Wednesday, May 26, 2010
"Popular Highlights" on the Amazon Kindle
On one hand, this is a possible privacy violation. I don't see anything wrong with it yet, but it's exactly the sort of thing that makes me uncomfortable. Kindle shares your highlights this way by default, although you can turn off this feature.
On the other hand, it's a fascinating new way to read - something you can't get from paper. While reading, it encourages you to slow down and pay attention to what other people have found interesting. Likewise, if there is something that you think other readers should pay attention to, you are encouraged to highlight it for them. It's like a 21st century of a book club (where a group of friends read the same book and talk about it), but you are sharing your thoughts with the entire world.

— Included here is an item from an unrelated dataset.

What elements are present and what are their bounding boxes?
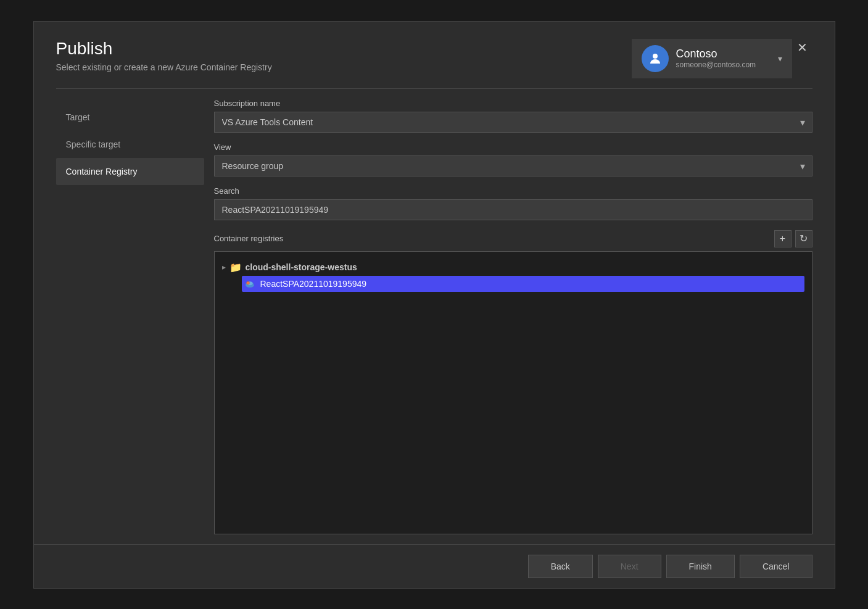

I've read three books since Amazon published this feature (actually, since I've noticed this feature - not all books have highlights).
The first two are fictional novels, Nation by Terry Pratchett and Pirate Latitudes by Michael Chrichton. The thing I noticed in these books is that the highlights don't make sense - the passages aren't necessarily witty or insightful.
However, there does seem to be a rare word involved. For example, in Pirate Latitudes, the highlight (11 people highlighted it) started at the word "uxorial". I suspect that the reason those 11 people highlighted the passage is because they did not know the meaning of the word (I certainly didn't).
Do people highlight vocabulary words? Or is it an accident? The Kindle contains a built-in dictionary. Once you move the cursor to the word in order to see the definition, it's easy to accidentally highlight the word as well.
Highlight should be more meaningful for non-fiction books. The third book I've read recently is Ayaan Hirsi Ali's Nomad. This is a book critical of Islam and which promotes the values of the Enlightenment. It is political and controversial. I know that as I read it, I highlighted several sections I thought were interesting.
For example, she relates a story where as a translator were a 7-year old Somali kid beat up another kid at school. Her story told of the conflict she had as a translator that required not only translating the language but also the culture. The Somali family felt that the other kid (Mark) started the fight because he hurled insults at their kid (Mohammed). The school was adamant that Mohammed started the fight, because he threw the first punch. This is an incomprehensible cultural divide: Somali parents teach their kids to fight, to defend themselves from insults with violence. Western school teaches kids not to fight, to ignore insults.
I was interested by this anecdote, so I highlighted it.
But there were no Popular Highlights in this book from Amazon. This is probably because the book is so new, it's only been out a couple days. Maybe I should have put off reading it for a few months, to see what highlights others might be interested in.
Or, maybe I'll skim it again in a year, to see what other people have highlighted. This would be an awesome feature for Amazon: to allow me to browse a book based on the highlights they've got on their servers, so I don't have to flip through the pages myself.
So, for the last three books, the "Popular Highlights" feature has been a bust, but I have great hope for it in the future.